Shell Aviation and Boston-based World Energy will help Lufthansa meet carbon emissions reduction targets by supplying the SAF on three routes operated by Deutsche Lufthansa and Swiss International Air Lines from San Francisco International Airport (SFO) to Frankfurt, Munich, and Zurich. The project is expected to supply up to one million gallons of SAF to Lufthansa over the duration of the agreement.
World Energy will produce the SAF at its refinery in Paramount, Calif., from a feedstock of agricultural waste fats and oils. California is a typical marketplace for testing, development, and deployment of alternative fuels — with funding, carbon credits, and demand available. SAF is a California Air Resources Board (CARB) certified low carbon fuel and it’s also been certified by Roundtable on Sustainable Biomaterials (RSB). It’s blended with conventional jet fuel at a ratio of up to 30 percent.
“Alongside new technologies and high quality carbon credits, sustainable aviation fuel — at scale — has a significant role to play in reducing carbon emissions for the aviation industry,” said Anna Mascolo, vice president, Shell Aviation.
The deal is considered one of the most significant SAF supply contracts globally, and its the largest SAF volume to be delivered to SFO since the airport last year announced to bring the alternative fuel to its operations.
Lufthansa and other global airlines have been testing alternative fuels over the past dozen years, with biofuels having been the norm for quite a while. In 2008, Virgin Atlantic became the first commercial airline to fly a blend of the fuels. International Air Transport Association (IATA) expects about 1 million flights in 2020 to be fueled by a blend of traditional jet fuel with alternatives.
IATA, and the aviation industry as a whole, took SAF as the official name in recent years. While biofuels come from plant or animal biomaterials, SAF includes biofuels and other alternative sources. The standard requires that SAF can be safely mixed with conventional jet fuel to varying degrees; and airlines can use the same fueling infrastructure and the fuel does not require adaptation of aircrafts or their engines.
Shell sees aviation as a significant energy sector to stay ahead of the game. That fuel market is expected to grow from its current market value at around $160 billion to over $325 billion by 2026. The latest study by Global Market Insights, Inc., states that growth will be driven by rising construction and expansion of airports, along with rising production and delivery of aircrafts.
The study also points to rising pressure from regulatory agencies, and support from aviation industry participants, to further the expand its market share. An example cited by Global Markets Insights is a 2019 $1.7 million grant from the US Dept. of Energy sent to the Fuel Laboratory of Renewable Energy for accelerating the development of sustainable aviation fuel.
Shell is one of several energy giants competing in the jet fuel market cited in the study — along with BP, Gazprom, Reliance Petroleum, and state-run Indian Oil Corp.

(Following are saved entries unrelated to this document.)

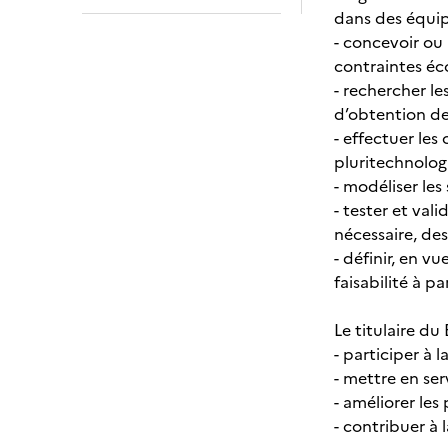
dans des équipe
- concevoir ou
contraintes é
- rechercher l
d’obtention de
- effectuer le
pluritechnolog
- modéliser les
- tester et val
nécessaire, de
- définir, en v
faisabilité à p
Le titulaire du
- participer à
- mettre en se
- améliorer les 
- contribuer à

More strategic partnerships have been taking place to expand presence in the market. In November 2019, BP signed an agreement with Sonangol for expanding its business in Angola.

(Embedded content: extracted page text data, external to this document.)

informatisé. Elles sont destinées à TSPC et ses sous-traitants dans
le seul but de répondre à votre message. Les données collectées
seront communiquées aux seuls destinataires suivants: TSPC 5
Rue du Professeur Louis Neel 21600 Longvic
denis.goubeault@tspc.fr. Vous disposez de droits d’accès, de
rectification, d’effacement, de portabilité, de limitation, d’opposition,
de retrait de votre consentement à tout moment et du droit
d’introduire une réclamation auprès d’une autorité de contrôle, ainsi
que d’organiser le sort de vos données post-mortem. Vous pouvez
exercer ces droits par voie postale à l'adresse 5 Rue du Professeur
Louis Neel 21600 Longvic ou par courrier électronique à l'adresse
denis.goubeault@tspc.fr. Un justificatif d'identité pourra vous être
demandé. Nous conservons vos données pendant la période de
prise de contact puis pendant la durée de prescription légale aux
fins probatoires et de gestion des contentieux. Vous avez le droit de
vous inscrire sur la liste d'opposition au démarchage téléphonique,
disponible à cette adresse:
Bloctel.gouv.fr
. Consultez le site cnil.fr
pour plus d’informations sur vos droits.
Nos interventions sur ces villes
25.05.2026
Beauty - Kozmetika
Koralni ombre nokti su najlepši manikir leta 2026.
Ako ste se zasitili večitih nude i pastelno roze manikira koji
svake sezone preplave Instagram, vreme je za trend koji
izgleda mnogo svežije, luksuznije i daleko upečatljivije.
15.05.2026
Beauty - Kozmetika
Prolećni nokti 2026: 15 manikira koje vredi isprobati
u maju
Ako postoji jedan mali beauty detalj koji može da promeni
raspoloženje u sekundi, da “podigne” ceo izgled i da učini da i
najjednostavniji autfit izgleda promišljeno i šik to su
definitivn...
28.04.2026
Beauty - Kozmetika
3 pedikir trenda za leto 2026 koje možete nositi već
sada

International Energy Agency (IEA), in its latest annual World Energy Outlook, included aviation fuel as a growth segment energy companies will need to consider as ground transportation fuel will see decline. Global oil demand is expected to peak in the mid-2020s and flatten out in the 2030s.

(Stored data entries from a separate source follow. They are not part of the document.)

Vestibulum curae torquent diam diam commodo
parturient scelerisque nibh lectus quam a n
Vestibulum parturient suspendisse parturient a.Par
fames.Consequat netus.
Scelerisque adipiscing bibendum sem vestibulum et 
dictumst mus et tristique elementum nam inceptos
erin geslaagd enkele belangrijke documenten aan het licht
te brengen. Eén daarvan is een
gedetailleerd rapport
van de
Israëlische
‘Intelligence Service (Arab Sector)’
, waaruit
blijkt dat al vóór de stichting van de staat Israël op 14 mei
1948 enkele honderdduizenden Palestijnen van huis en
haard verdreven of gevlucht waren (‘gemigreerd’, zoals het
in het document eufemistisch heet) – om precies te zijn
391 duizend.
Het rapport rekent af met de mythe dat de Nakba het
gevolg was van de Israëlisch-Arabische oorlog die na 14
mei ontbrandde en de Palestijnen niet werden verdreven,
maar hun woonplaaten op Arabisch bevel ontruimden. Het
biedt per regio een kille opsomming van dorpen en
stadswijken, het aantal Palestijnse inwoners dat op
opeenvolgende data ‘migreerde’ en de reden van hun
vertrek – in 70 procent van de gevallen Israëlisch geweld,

“Oil demand for long-distance freight, shipping and aviation, and petrochemicals continues to grow. But its use in passenger cars peaks in the late 2020s due to fuel efficiency improvements and fuel switching, mainly to electricity,” the IEA report concludes.
Commercial carriers in freight, shipping, and aviation, are all facing increasingly stringent government mandates on emissions reductions and reliance on petro-fuels. Shipping carriers are now facing the International Maritime Organization’s new regulation on sulfur emissions — which is expected to impact fuel prices and the economics of transportation.